Así era el acordeón que Adolfo Barboza, el padre de Raúl, le regaló a los ocho años luego de ver que Don Pito, el tambero vasco del barrio de Olivos, tenía un ejemplar olvidado sobre los fardos de paja que usaba para darle de comer a las dos vacas que proveían de leche a los vecinos.

Por la genética de Barboza corría sangre correntina. Sus padres habían nacido en Curuzú Cuatiá y habían recalado en Buenos Aires. Antes de mudarse a una casa muy humilde en Olivos vivieron en una pieza en La Boca, esas donde solían quedarse por poco dinero los migrantes internos que llegaban a trabajar a la capital como estibadores, empleados municipales o enlazadores en los frigoríficos de carnes.

Por el lugar donde vivía el matrimonio solían pasar algunos de los nombres más importantes de la historia de la música guaraní: Tránsito Cocomarola, Ernesto Montiel o Isaco Abitbol.

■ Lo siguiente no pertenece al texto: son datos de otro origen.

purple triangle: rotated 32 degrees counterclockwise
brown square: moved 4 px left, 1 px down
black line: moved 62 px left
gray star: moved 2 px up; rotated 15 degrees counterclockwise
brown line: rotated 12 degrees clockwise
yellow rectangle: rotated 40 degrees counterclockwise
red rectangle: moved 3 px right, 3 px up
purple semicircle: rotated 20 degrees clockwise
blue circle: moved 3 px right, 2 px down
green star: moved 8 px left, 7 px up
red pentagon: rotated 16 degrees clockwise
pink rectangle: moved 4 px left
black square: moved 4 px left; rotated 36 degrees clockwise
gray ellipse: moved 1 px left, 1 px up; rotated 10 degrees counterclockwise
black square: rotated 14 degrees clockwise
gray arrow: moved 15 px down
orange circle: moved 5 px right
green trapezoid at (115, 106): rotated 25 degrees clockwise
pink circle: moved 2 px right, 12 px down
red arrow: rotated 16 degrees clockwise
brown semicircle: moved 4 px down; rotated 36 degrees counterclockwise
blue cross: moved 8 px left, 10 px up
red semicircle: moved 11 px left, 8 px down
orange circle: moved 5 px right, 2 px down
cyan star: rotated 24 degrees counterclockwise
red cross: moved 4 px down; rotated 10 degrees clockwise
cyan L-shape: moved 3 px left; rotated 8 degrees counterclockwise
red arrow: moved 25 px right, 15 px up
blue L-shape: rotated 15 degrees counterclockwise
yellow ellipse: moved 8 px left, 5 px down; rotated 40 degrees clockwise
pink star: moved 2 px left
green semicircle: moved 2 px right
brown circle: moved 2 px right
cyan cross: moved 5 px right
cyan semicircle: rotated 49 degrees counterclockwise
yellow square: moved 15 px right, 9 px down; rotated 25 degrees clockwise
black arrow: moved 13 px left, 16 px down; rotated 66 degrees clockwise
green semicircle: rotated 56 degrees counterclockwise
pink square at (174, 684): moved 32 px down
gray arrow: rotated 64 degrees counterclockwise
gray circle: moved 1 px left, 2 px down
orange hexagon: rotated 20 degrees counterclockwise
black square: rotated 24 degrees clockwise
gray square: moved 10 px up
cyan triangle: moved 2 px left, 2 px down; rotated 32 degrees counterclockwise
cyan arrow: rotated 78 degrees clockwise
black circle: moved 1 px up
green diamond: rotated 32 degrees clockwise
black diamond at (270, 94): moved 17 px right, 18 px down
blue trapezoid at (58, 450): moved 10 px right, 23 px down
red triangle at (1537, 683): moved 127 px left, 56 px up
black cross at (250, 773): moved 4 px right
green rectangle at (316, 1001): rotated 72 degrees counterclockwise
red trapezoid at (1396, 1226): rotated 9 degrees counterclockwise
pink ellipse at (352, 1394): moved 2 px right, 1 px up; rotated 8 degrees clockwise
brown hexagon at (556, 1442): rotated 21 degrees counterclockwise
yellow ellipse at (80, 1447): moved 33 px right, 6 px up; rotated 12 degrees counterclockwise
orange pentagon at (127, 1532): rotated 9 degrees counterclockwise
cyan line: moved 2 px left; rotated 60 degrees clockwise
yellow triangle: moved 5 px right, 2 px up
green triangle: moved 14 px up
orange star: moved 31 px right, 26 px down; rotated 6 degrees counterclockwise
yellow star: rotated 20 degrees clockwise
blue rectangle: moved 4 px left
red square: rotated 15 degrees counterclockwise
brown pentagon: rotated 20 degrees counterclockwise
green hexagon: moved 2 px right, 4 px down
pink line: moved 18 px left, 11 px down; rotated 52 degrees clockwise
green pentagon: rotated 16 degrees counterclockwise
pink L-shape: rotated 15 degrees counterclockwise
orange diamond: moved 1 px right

Adolfo Barboza era guitarrista, cantaba en guaraní la música del litoral argentino y en español entonaba tangos porteños. Su esposa Pilar, embarazada, escuchaba a los instrumentistas y sentía cómo se movía dentro de ella el niño Raúl. Según ella le contaba, podrían sonar milongas, tangos o música italiana y vivaz, pero nada pasaba. Sin embargo, en cuanto sonaba un chamamé el niño empezaba a moverse como si bailara el ritmo que salía de sus raíces.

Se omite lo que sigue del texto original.